【kubernetes/k8s原始碼分析】kubectl-controller-manager之cronjob原始碼分析

阿新 • • 發佈：2019-01-04

crontab的基本格式

支援 , - * / 四個字元

*：表示匹配任意值，如果在Minutes 中使用表示每分鐘

/：表示起始時間開始觸發，然後每隔固定時間觸發一次，

1　 2　 3　 4　　 5　　command

分　時日　月　　周　　命令

1代表分鐘範圍為1~59：為*表示每分鐘都要執行；為*/n表示每n分鐘執行一次；為a-b表示從第a分鐘到第b分鐘這段時間要執行；為a,b,c,...表示第a,b,c分鐘要執行
2代表小時範圍為0~23（0表示凌晨）：當f2為*表示每小時都要執行；為*/n表示每n小數執行一次；為a-b表示從第a小時到第b小時這段時間要執行；為a,b,c,...表示第a,b,c小時要執行
3代表日1~31：含義如上所示
4代表月1~12：含義如上所示
5代表星期0~6（0表示星期天）：含義如上所示
第六列command代表要執行的命令

CronJob

cronJob是基於時間進行任務的定時管理：

在特定的時間點執行任務
反覆在指定的時間點執行任務

CronJob Spec

.spec.schedule指定任務執行週期，格式同Cron
.spec.jobTemplate指定需要執行的任務，格式同Job
.spec.startingDeadlineSeconds指定任務開始的截止期限
.spec.concurrencyPolicy指定任務的併發策略，支援Allow、Forbid和Replace三個選項

Allow（預設）：允許併發執行 Job

Forbid

：禁止併發執行，如果前一個還沒有完成，則直接跳過下一個

Replace：取消當前正在執行的 Job，用一個新的來替換

0. 入口NewControllerInitializers函式

註冊cronjob，controllers["cronjob"] = startCronJobController

// NewControllerInitializers is a public map of named controller groups (you can start more than one in an init func)
// paired to their InitFunc.  This allows for structured downstream composition and subdivision.
func NewControllerInitializers(loopMode ControllerLoopMode) map[string]InitFunc {
	controllers := map[string]InitFunc{}

	controllers["statefulset"] = startStatefulSetController
	controllers["cronjob"] = startCronJobController

	return controllers
}

1.1 startCronJobController函式

路徑：pkg/controller/cronjob/cronjob_controller.go

呼叫NewCronJobController函式建立物件
呼叫其Run方法執行主要邏輯

func startCronJobController(ctx ControllerContext) (http.Handler, bool, error) {
	if !ctx.AvailableResources[schema.GroupVersionResource{Group: "batch", Version: "v1beta1", Resource: "cronjobs"}] {
		return nil, false, nil
	}
	cjc, err := cronjob.NewCronJobController(
		ctx.ClientBuilder.ClientOrDie("cronjob-controller"),
	)
	if err != nil {
		return nil, true, fmt.Errorf("error creating CronJob controller: %v", err)
	}
	go cjc.Run(ctx.Stop)
	return nil, true, nil
}

2. NewCronJobController函式

初始化CronJobController物件

func NewCronJobController(kubeClient clientset.Interface) (*CronJobController, error) {
	eventBroadcaster := record.NewBroadcaster()
	eventBroadcaster.StartLogging(glog.Infof)
	eventBroadcaster.StartRecordingToSink(&v1core.EventSinkImpl{Interface: kubeClient.CoreV1().Events("")})

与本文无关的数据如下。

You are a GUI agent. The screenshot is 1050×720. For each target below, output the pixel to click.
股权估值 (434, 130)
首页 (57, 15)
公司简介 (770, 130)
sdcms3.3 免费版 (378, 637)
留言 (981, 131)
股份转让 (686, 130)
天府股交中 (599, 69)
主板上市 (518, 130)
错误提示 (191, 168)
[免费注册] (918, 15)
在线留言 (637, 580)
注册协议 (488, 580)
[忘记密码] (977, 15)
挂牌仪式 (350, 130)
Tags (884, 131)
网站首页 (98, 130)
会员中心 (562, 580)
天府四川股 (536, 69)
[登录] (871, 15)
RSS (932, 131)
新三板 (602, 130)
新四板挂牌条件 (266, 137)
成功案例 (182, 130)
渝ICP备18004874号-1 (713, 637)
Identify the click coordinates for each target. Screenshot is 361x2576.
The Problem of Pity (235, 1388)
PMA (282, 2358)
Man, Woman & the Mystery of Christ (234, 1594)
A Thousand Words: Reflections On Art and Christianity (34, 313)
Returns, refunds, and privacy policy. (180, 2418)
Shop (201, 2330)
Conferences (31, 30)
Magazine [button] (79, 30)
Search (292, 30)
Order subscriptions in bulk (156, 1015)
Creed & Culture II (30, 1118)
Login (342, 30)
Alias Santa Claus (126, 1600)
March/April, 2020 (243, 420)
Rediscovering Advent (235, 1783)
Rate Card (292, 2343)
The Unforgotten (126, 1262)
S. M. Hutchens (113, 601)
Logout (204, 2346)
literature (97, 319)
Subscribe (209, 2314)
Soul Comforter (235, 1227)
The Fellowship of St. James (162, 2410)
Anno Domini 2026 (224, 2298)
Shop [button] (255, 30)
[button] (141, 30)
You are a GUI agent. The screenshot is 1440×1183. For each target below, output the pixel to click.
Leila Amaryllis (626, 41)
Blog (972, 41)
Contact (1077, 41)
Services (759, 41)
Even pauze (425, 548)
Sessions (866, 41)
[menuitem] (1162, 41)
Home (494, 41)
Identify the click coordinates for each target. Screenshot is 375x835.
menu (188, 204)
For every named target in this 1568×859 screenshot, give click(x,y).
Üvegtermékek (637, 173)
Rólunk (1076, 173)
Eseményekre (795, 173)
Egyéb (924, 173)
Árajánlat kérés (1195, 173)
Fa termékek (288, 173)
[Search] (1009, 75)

	if kubeClient != nil && kubeClient.CoreV1().RESTClient().GetRateLimiter() != nil {
		if err := metrics.RegisterMetricAndTrackRateLimiterUsage("cronjob_controller", kubeClient.CoreV1().RESTClient().GetRateLimiter()); err != nil {
			return nil, err
		}
	}

	jm := &CronJobController{
		kubeClient: kubeClient,
		jobControl: realJobControl{KubeClient: kubeClient},
		sjControl:  &realSJControl{KubeClient: kubeClient},
		podControl: &realPodControl{KubeClient: kubeClient},
		recorder:   eventBroadcaster.NewRecorder(scheme.Scheme, v1.EventSource{Component: "cronjob-controller"}),
	}

	return jm, nil
}

3. Run函式

負責watching以及syncing jobs，間隔10s呼叫syncAll列出所有jobs，並消化他們

// Run the main goroutine responsible for watching and syncing jobs.
func (jm *CronJobController) Run(stopCh <-chan struct{}) {
	defer utilruntime.HandleCrash()
	glog.Infof("Starting CronJob Manager")
	// Check things every 10 second.
	go wait.Until(jm.syncAll, 10*time.Second, stopCh)
	<-stopCh
	glog.Infof("Shutting down CronJob Manager")
}

4. syncAll函式

呼叫Jobs的list方法取出所有Job
呼叫ConJobs的list方法取出所有controjobs
對於每一個呼叫syncOnce函式同步執行一次

// syncAll lists all the CronJobs and Jobs and reconciles them.
func (jm *CronJobController) syncAll() {
	// List children (Jobs) before parents (CronJob).
	// This guarantees that if we see any Job that got orphaned by the GC orphan finalizer,
	// we must also see that the parent CronJob has non-nil DeletionTimestamp (see #42639).
	// Note that this only works because we are NOT using any caches here.
	jl, err := jm.kubeClient.BatchV1().Jobs(metav1.NamespaceAll).List(metav1.ListOptions{})
	if err != nil {
		utilruntime.HandleError(fmt.Errorf("can't list Jobs: %v", err))
		return
	}
	js := jl.Items
	glog.V(4).Infof("Found %d jobs", len(js))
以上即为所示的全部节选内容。